── Provided material

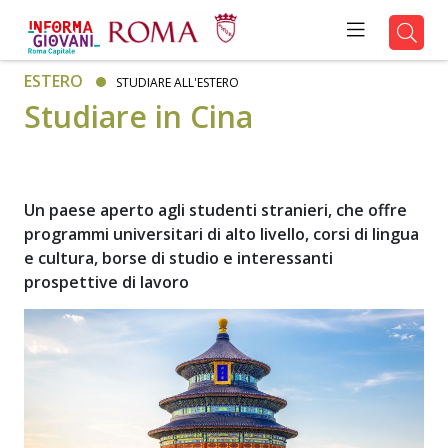
ESTERO
STUDIARE ALL'ESTERO
Studiare in Cina
Un paese aperto agli studenti stranieri, che offre
programmi universitari di alto livello, corsi di lingua
e cultura, borse di studio e interessanti
prospettive di lavoro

────

**Your instructions**
Give back exactly the lines from the one containing "programmi universitari di" through the end of the listing above, with both ends included and nothing added.

**Task result**
programmi universitari di alto livello, corsi di lingua
e cultura, borse di studio e interessanti
prospettive di lavoro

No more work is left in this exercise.